For everyone -- everyone who is here on Investor Day, whether you're in the room or on the live stream, I want to thank you for your continued interest in Brookdale. I would also like to take this moment since I do have the platform, and I'd be remiss if I didn't do this, to thank the 33,000 associates who at this very moment are caring and serving our residents and are creating the spirit of what it means to be part of Brookdale, to be a customer of Brookdale and to trust Brookdale with your care and your needs. In fact, the storm from this last week really amplified and really highlighted the mission coming to life for our associates and for our residents. So I want to again thank each and every one of them. in this 24/7, 365-day a year type operation that we are in Brookdale.
Now as you guys may note, our theme for today's event is enriching lives, driving values, and that is very deliberate in nature, and it's tied specifically to our mission, which is to enrich the lives of those we serve with compassion, respect, excellence and integrity. Now typically, when we say those words as Brookdale associates, obviously, we think first and foremost of our residents. Those are the more direct lives that we're enriching. But I will tell you, it's far broader than that. It's the families of the residents who trust their loved ones with us. It's the referral partners who connect us with prospective residents. It's our home health aids who come in to help care for their patients, our residents, hospice, chaplains, primary care physicians, heck, it's even the U.S. foods delivery truck guy who brings the food that we're going to prepare and serve to our residents.
So we truly underpin our mission around enriching the lives of everyone we serve. And for today, I'm going to open up that aperture and say it's all our stakeholders. And for sure, everyone in this room is clearly a stakeholder with a vested interest in Brookdale. And hopefully, today, we'll be able to enrich your lives in some small, maybe even meaningful way, and we're definitely going to do with respect, compassion, excellence and integrity.
Now we're going to take the next couple of hours going into far more detail on some of the items, but I did want to just take a moment and share a bit of the story of where Brookdale has come from, where it is most recently and really the majority of today's conversation will be about 2026 and the ongoing years. But as a brief snapshot, and we did pre-release these numbers on Wednesday, just over $3 billion in revenue in 2025. $458 million of adjusted EBITDA, beating our -- the midpoint of the upgraded guidance that we provided in Q3 back in October of 2025. And we ended the year at 83.5% for a fully weighted fourth quarter same community occupancy. Do note that we ended kind of a spot occupancy at 84.5%, so some great momentum there.

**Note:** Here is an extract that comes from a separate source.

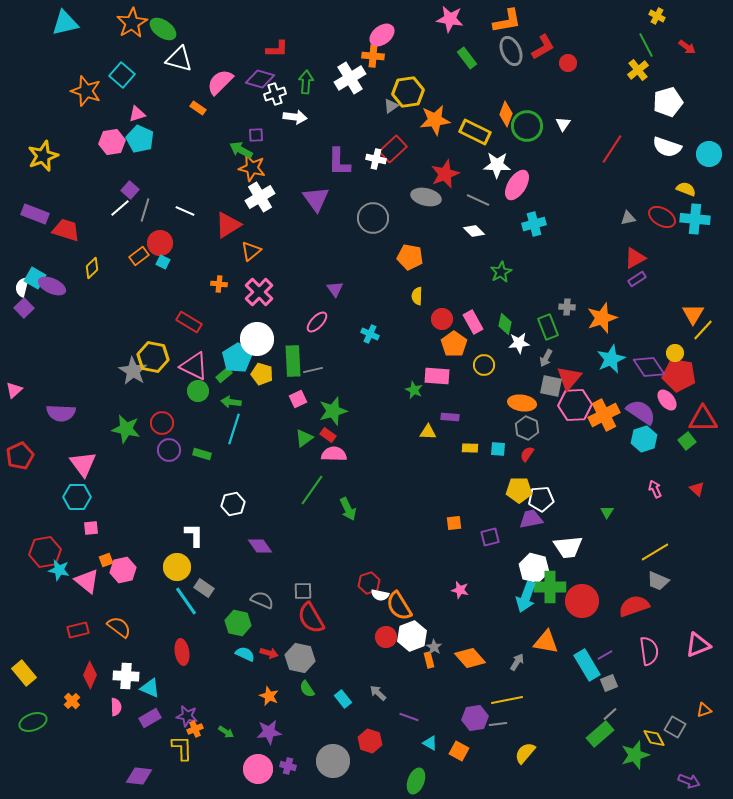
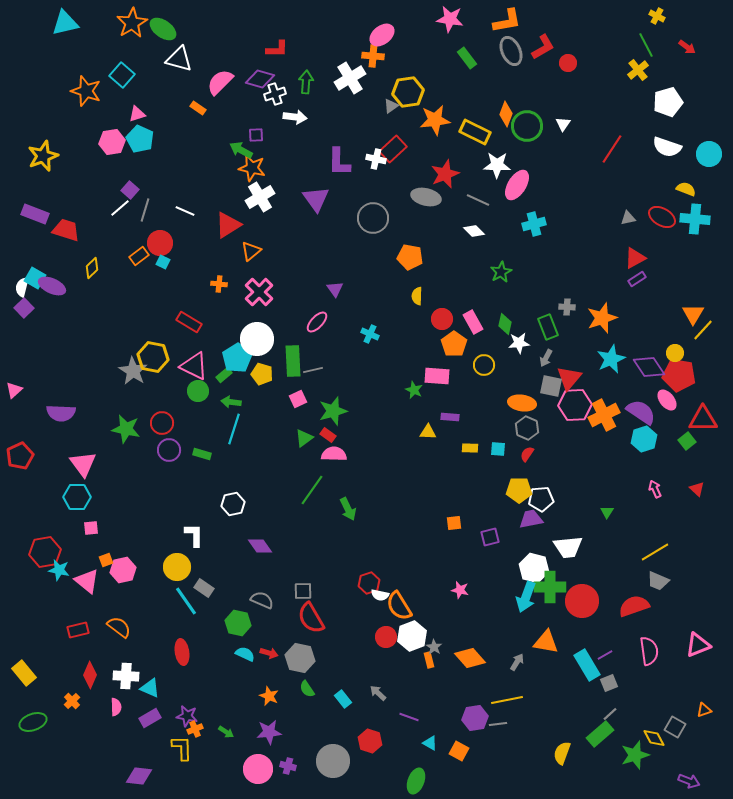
yellow semicircle at (525, 753): moved 37 px right; rotated 20 degrees counterclockwise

Excited by the 83.5% growth -- continued growth of around 220 basis points to last year, but obviously, a lot of runway ahead of us. We'll talk about various milestones of occupancy that we are targeting. But really, at the end of the day, 100% is where we're headed, just as many of our communities have already achieved literally dozens of communities already at 100% occupancy with waitlists and just turning residents both out and in. Speaking of our community count, you'll see that number 517 in the lower left. Go ahead and pin that down in your brain, you'll be hearing that really throughout the day today, and that is going to be our stabilized consolidated community base that really is the go-forward plan. And we'll talk about some onesie-twosie things that we're going to contemplate where that number may move around. But fundamentally, in 2026, we'll stabilize at 517 communities. And you'll note the 33,000 residents that I mentioned earlier.

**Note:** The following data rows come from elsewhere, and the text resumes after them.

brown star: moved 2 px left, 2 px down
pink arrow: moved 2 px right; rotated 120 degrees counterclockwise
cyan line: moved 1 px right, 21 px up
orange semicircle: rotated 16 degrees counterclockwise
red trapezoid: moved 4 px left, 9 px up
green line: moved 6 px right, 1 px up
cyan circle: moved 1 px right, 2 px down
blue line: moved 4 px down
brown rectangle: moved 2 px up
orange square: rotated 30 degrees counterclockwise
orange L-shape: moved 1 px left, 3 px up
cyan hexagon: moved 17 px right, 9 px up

Now as you take a look at kind of a map of Brookdale, there's that 517 number, first and foremost, again. We do span across 41 states. You can see by the color shading different levels of density based on the number of communities we have throughout the states, quite a bit on the West Coast, Washington State down to California. Texas, obviously, a very meaningful presence covering every urban market of Texas, whether it's Dallas, Fort Worth, San Antonio, Austin, Houston and really everything in between. Very good density in Florida, especially on the Peninsula, both the Atlantic side and the Gulf Coast side. North Carolina, then obviously here, Tennessee, right in our -- the back door of our own headquarters throughout Nashville, going all the way to Knoxville and off to Chattanooga.

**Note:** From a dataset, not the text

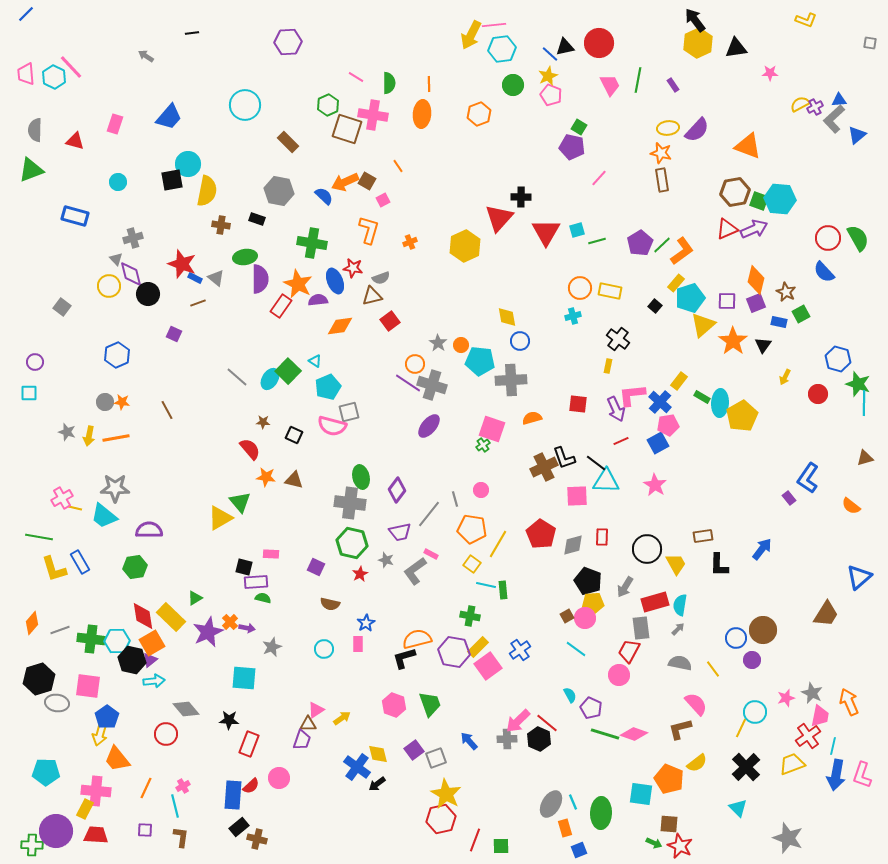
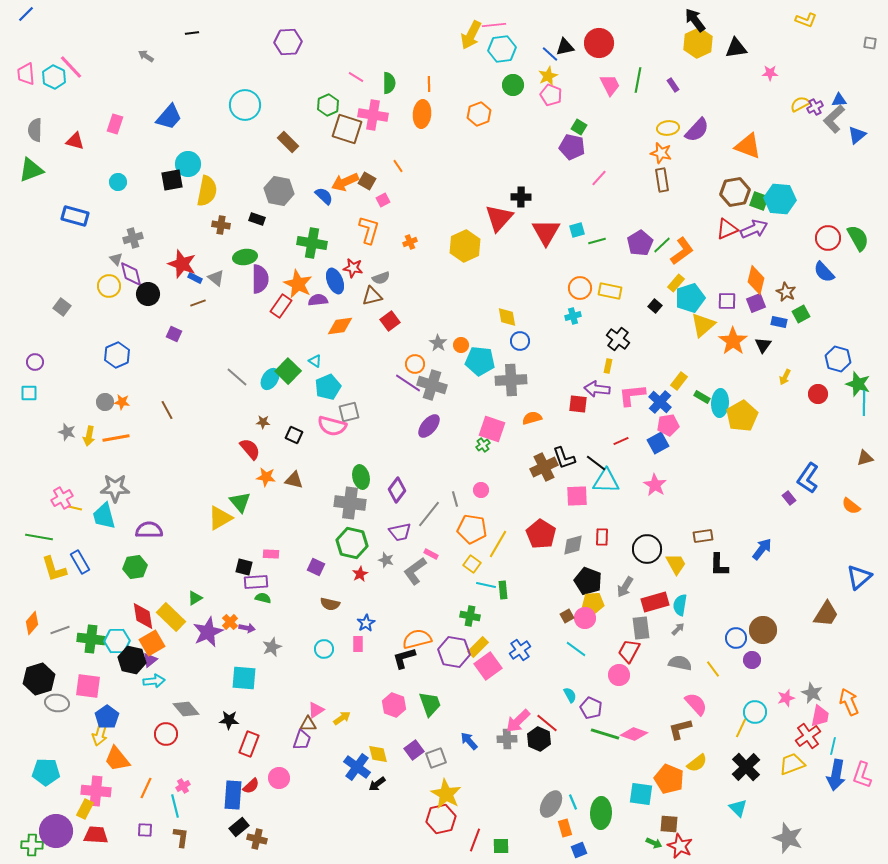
purple arrow at (616, 409): moved 19 px left, 20 px up; rotated 120 degrees clockwise
cyan trapezoid at (104, 516): rotated 36 degrees clockwise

And the real point is we have that great spread, that great density, which I'll highlight the first statistic that's on this slide is that 53% of seniors aged 75 or older who really, that's the age when you start contemplating assisted living, there's an income qualifier, that's kind of a NIC's statistic are within 30-minute driving distance of a Brookdale community. The other thing I'll point out is that pie chart there. 74% in total of our capacity, so 56% AL, 18% memory care is what our unit capacity. So it's very much on the needs-based side of senior living and juxtapose that to the industry, so the overall NIC number, which is 52%. You'll note we do have 23% IL, a little bit more of the discretionary lifestyle choice part of assisted living and then a small little sliver of skilled nursing, 3%, all associated with independent living or assisted living, no real stand-alone skilled nursing facilities, though it is a small part of our business.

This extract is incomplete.